Pretreatment out-of-pocket costs for people with drug-resistant tuberculosis in Bandung, Indonesia
Article excerpt
by Bony Wiem Lestari, Silvi Indriani, Adriana Viola Miranda, Dyah Ayu Nur Safira, Nur Ayu Fitriani, Raden Desy Nurhayati, Mirza Purwitasari, Almira Alifia, Alamanda Larasmanah, Iceu Dimas Kulsum, Arto Yuwono Soeroto Background People with drug-resistant tuberculosis (DR-TB) experience multiple visits…
by Bony Wiem Lestari, Silvi Indriani, Adriana Viola Miranda, Dyah Ayu Nur Safira, Nur Ayu Fitriani, Raden Desy Nurhayati, Mirza Purwitasari, Almira Alifia, Alamanda Larasmanah, Iceu Dimas Kulsum, Arto Yuwono Soeroto
Background People with drug-resistant tuberculosis (DR-TB) experience multiple visits to healthcare providers before DR-TB diagnosis and treatment. Our study aimed to quantify pretreatment direct costs and factors associated with higher costs among people with DR-TB.
Methods Our cross-sectional study aimed to recruit 300 adults with pulmonary DR-TB from three DR-TB referral centers in Bandung, Indonesia, between February 2023 and February 2024. Participants were interviewed using a structured questionnaire regarding their demographic characteristics and out-of-pocket costs for the following categories: administration, chest radiography, laboratory tests, medication, travel, food, and other non-medical costs. Pretreatment out-of-pocket costs were analyzed descriptively, and factors influencing higher costs were examined using quantile regression. Costs were presented in U.S. dollars (USD, $) and reported as medians and interquartile ranges (IQRs).

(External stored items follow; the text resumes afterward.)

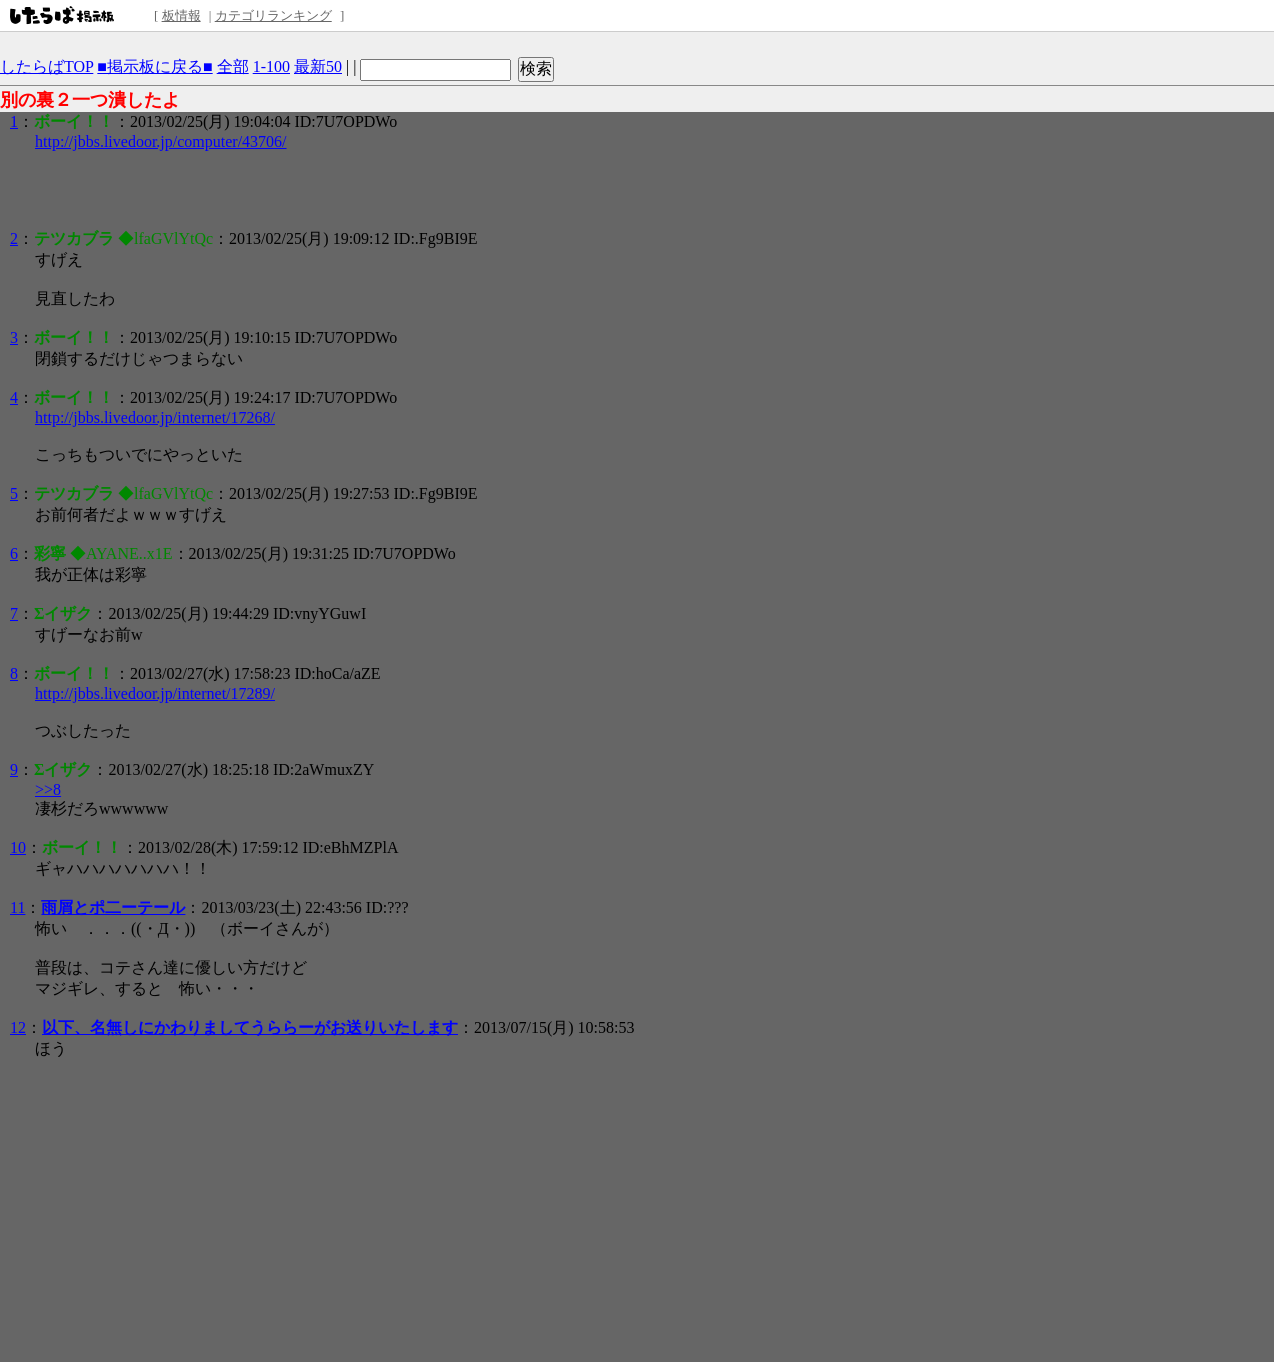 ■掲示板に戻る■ (154, 66)
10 (18, 847)
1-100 (271, 66)
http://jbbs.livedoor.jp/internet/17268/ (155, 417)
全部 (233, 66)
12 (18, 1027)
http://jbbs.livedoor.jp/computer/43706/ (161, 141)
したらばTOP (46, 66)
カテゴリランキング (273, 15)
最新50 (318, 66)
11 (17, 907)
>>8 (48, 789)
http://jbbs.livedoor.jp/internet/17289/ (155, 693)
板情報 (181, 15) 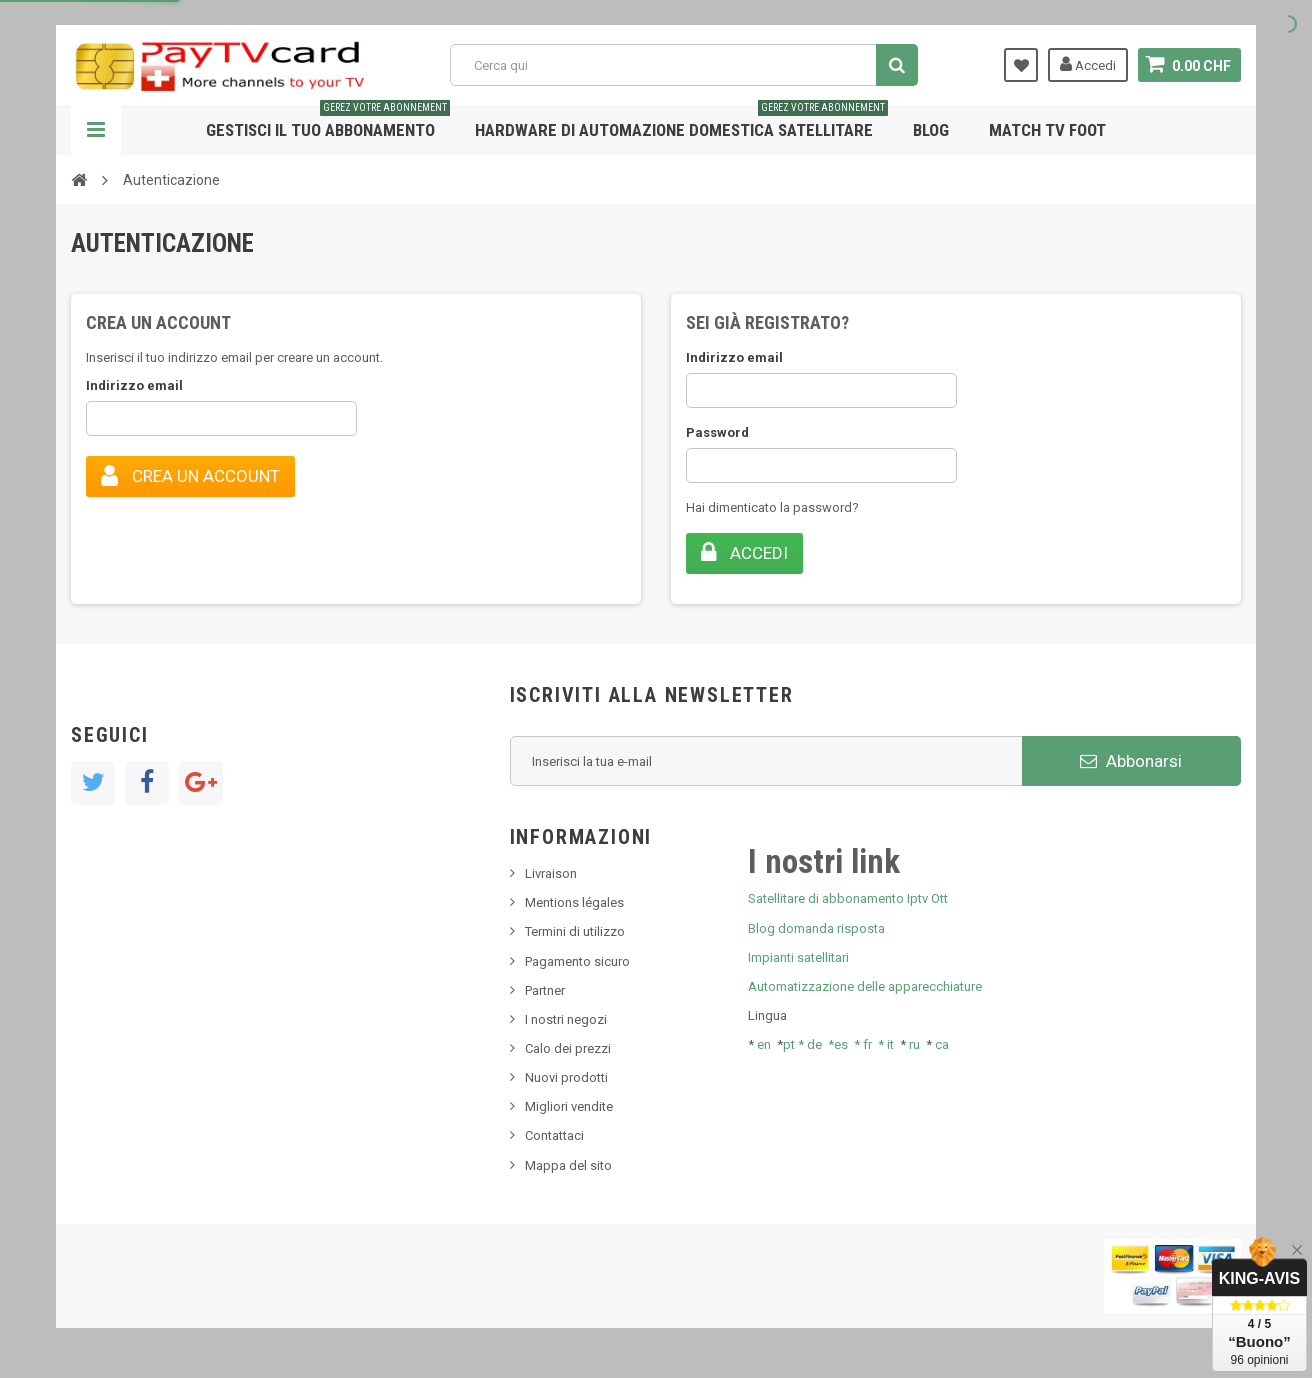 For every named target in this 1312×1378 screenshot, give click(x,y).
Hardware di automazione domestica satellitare (681, 122)
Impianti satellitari (798, 957)
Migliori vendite (569, 1106)
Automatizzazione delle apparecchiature (865, 986)
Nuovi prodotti (566, 1077)
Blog (931, 130)
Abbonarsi (1131, 761)
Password (717, 432)
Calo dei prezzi (568, 1048)
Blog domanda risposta (816, 928)
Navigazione (96, 130)
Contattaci (554, 1135)
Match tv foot (1047, 130)
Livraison (551, 873)
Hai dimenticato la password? (772, 507)
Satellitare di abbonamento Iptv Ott (848, 898)
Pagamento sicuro (577, 961)
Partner (545, 990)
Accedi (1088, 64)
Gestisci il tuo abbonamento (328, 122)
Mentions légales (574, 902)
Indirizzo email (134, 385)
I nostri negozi (566, 1019)
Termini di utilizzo (575, 931)
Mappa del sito (568, 1165)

Results Among 258 eligible participants, 57.4% were male; median age was 38 years (IQR 27, 47.7). A higher proportion of patients resided in rural areas (68.6%) and had initial visits to community health center (CHC) for TB-related symptoms (53.1%). The median pretreatment direct costs (excluding hospitalization) per person were estimated at $44.6 (IQR 18.8, 92.7). The major contributors of pretreatment costs per person included hospitalization ($67.3), travel expenses ($13.7), chest radiography ($11.2), and medication ($10.8). Factors associated with greater pretreatment costs were residing in a rural area [β = 17.9, (95% CI: 1.07, 34.93)], had ≥ 7 visits to a healthcare provider [β = 19.9, (95% CI: 3.12, 36.74)], and their first TB symptom-related visit was to a private hospital [β = 38.7, (95% CI: 8.20, 69.30)], public hospital [β = 35.7, (95% CI: 8.60, 62.77)] and private primary care [β = 37.9, (95% CI: 19.36, 56.54)], compared to a community health center.
Conclusions People with DR-TB in Indonesia incurred incremental direct costs during the pretreatment phase. Strengthening TB diagnostic infrastructure and sample referral networks between public and private providers in rural areas is critical to reducing the extra visits and financial burden for DR-TB patients.